San Francisco There is no question that the new federal level Consumer Financial Protection Bureau (CFPB) is a good thing and that its initiative to reshape and clarify the disclosure forms for homebuyers is important and necessary work. Writing such forms in plain and simple English is a needed step and requiring full transparency of costs and fluctuations in interest rates over the term of the loans are all steps forward. All good!
At the same time, no one anywhere should even remotely be deceived that this is a reform of some kind in the mortgage lending industry or that it will change by more than a minimal degree the possibility of homebuyers being skinned alive and stripped bare as they were in the subprime debacle we continue to wallow in throughout the USA. As long as brokers and mortgage agents are not regulated, properly licensed, and more than modestly supervised by their employers, including the big banks that own so many of them, and are allowed to have financial incentives that drive the sale of the property, the opportunity for flimflam and total fraud at the point of home closings will be exactly the same.
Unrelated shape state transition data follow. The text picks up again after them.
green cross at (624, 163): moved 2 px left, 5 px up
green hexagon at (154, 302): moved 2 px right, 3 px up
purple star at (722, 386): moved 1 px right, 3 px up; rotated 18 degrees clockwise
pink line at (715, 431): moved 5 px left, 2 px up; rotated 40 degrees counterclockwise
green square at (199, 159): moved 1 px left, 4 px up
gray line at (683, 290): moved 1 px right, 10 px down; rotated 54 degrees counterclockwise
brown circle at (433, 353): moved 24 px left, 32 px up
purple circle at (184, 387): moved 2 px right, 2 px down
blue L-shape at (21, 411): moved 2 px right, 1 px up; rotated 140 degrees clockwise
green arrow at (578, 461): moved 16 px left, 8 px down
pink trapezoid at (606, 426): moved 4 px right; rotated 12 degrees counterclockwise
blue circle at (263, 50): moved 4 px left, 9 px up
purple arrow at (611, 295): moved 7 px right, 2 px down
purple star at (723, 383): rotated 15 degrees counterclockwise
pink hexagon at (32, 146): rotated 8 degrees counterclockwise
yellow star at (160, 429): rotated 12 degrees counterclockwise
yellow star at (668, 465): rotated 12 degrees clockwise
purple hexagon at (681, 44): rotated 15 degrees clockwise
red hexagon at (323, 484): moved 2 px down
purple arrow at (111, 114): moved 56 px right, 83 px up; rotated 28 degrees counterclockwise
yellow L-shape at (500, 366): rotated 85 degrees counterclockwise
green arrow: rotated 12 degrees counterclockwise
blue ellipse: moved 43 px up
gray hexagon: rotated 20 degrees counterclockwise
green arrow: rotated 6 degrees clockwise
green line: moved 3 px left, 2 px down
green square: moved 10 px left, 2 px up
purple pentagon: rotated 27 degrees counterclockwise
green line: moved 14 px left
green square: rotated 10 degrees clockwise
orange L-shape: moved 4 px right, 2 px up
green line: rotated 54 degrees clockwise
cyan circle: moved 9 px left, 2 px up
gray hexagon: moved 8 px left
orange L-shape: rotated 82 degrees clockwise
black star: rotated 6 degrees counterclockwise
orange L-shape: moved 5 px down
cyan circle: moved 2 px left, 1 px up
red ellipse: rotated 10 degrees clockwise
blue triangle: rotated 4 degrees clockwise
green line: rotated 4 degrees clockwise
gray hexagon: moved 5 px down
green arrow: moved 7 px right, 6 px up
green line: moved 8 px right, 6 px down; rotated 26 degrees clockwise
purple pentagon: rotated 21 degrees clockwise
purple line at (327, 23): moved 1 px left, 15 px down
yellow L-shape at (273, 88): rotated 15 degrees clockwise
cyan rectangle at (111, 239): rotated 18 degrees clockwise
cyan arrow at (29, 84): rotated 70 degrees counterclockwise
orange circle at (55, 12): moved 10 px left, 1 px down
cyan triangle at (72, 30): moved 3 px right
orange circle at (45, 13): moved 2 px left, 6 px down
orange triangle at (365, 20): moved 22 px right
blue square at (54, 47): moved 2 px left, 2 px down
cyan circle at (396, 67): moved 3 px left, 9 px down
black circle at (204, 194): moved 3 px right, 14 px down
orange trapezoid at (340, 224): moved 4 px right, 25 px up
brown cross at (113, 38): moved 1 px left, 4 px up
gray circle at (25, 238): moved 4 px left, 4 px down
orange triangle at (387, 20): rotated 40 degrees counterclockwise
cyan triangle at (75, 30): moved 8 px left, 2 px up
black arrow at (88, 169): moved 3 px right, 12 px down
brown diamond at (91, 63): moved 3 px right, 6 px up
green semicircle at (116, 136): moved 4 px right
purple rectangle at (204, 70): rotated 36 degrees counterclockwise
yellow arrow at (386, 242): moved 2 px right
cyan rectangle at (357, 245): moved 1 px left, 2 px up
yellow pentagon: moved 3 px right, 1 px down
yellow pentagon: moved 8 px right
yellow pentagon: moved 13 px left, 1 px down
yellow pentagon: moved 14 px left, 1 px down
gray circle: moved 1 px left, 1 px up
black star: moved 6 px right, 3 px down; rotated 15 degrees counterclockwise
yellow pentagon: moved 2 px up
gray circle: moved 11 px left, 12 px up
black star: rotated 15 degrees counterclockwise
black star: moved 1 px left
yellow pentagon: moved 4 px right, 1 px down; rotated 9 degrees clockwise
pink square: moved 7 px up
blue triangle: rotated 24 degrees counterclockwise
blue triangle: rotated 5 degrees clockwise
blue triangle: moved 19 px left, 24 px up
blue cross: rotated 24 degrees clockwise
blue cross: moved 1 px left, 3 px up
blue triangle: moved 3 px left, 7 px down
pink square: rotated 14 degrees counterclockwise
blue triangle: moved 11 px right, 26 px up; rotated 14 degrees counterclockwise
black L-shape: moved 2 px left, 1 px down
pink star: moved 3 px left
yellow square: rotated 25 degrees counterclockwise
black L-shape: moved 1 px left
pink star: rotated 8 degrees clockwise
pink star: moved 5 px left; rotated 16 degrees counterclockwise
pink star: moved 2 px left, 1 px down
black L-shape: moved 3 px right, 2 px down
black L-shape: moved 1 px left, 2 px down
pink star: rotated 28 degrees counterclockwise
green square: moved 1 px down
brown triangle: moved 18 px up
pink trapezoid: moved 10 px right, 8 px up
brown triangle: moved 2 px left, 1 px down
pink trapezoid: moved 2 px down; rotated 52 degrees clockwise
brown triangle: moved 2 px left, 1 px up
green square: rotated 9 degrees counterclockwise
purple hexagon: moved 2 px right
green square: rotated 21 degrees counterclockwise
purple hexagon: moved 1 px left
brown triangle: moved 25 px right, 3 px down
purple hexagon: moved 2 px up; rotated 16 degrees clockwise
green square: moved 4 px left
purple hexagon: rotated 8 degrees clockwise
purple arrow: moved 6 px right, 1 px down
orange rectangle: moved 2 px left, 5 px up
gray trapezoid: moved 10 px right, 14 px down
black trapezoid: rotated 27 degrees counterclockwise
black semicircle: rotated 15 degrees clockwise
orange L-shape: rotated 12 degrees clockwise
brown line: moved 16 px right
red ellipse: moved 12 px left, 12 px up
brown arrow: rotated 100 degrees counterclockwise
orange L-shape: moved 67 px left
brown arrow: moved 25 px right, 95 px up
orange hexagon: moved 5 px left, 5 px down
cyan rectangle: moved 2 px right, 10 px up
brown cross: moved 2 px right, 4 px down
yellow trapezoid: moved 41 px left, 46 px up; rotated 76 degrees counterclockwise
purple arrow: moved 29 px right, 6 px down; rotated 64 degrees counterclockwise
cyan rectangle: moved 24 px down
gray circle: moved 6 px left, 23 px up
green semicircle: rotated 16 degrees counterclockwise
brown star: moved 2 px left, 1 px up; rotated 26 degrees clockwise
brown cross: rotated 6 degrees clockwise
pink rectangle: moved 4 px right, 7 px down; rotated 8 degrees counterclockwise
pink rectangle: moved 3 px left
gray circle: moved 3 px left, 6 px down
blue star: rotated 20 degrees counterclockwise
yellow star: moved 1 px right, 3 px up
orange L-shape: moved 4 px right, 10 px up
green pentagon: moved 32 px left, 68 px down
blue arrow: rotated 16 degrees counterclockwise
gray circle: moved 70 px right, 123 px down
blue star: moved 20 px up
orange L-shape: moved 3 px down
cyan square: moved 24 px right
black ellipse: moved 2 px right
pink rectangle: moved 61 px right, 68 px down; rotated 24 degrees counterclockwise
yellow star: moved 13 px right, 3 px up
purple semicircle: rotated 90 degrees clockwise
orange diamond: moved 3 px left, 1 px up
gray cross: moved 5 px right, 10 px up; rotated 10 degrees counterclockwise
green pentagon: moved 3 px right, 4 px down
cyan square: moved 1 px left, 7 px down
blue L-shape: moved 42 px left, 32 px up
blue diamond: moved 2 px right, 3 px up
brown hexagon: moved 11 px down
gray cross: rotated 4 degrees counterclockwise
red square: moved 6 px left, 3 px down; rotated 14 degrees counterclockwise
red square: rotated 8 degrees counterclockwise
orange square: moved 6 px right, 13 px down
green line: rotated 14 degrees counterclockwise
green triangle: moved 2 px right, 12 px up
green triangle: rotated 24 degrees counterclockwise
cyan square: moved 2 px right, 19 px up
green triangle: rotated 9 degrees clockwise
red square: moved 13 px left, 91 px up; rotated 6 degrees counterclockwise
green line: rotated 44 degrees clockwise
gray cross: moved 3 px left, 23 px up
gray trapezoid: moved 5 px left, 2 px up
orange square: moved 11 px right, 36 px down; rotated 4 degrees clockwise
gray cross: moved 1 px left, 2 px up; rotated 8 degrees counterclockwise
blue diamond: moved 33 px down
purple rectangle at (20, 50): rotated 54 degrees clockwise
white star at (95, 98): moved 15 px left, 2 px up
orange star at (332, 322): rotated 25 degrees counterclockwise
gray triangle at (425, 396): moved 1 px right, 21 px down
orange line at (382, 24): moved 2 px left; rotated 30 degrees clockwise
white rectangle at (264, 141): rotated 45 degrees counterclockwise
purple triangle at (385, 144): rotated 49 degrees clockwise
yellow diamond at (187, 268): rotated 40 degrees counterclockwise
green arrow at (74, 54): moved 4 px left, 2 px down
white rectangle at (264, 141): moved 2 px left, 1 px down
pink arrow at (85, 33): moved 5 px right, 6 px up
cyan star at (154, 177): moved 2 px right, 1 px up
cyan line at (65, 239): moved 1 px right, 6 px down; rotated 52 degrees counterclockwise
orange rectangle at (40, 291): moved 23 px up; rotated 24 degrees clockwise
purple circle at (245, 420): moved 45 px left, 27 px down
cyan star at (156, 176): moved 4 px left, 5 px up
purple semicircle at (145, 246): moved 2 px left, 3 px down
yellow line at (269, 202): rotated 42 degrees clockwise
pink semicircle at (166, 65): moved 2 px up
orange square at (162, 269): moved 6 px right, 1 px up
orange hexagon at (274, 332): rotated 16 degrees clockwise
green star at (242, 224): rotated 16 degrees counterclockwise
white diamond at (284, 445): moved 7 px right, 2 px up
Potential buyers are so motivated to make the deal and buy their home that they will listen to what they are told, not what they might read, and it is the voice in their ear that turns the lies in front of their eyes every time.
Furthermore, the experience of predatory lending in these and other situations always depends on having people in a situation where they can be exploited and essentially have limited choices. In Citizen Wealth and elsewhere I have told the story of negotiating and implementing agreements with tax preparers like H&R Block, Jackson-Hewitt, and Liberty, all of whom agreed in giant posters and on their computer screens to clearly divulge the 150 to 250% effective interest rates of their refund loan products. Why not? If someone was desperate for the money, they already knew they were going to pay a premium that was immense because they had no choice. Many potential homeowners in these situations are in exactly the same situation.
An article in the back pages of the San Francisco Chronicle by Hugh Son, a Bloomberg writer, was instructive on this score today. He was reporting on the “surprise” expressed by Bank of America that they were getting a weak response from their offer to 60,000 mortgage holders that they were willing to reduce principal on mortgage loan modifications by up to $150,000 as part of the attorneys general settlements. BofA thought maybe it was “borrower fatigue.” Consumer advocates believed it was likely also the fact that BofA no longer had any credibility with their mortgage holders since they were the same servicers that had gotten them in the mess and maintained it: why believe someone who had robbed you earlier? Many may have also abandoned the property or maybe be underwater more than $150K which would make this offer of little value, pennies late and dollars short. Previously we have also discussed that in many cases this settlement also gave credit for reductions in amounts and interest that were already achieved or waived fines and larded up penalties that the banks themselves had imposed for late or nonpayment.
Disclosures and big ticket settlements are still not reforms and continue to be ineffective as real solutions for the mortgage crisis for millions of families. After all of these years, why wouldn’t people give up and believe that banks are criminal enterprises and their governments have abandoned them?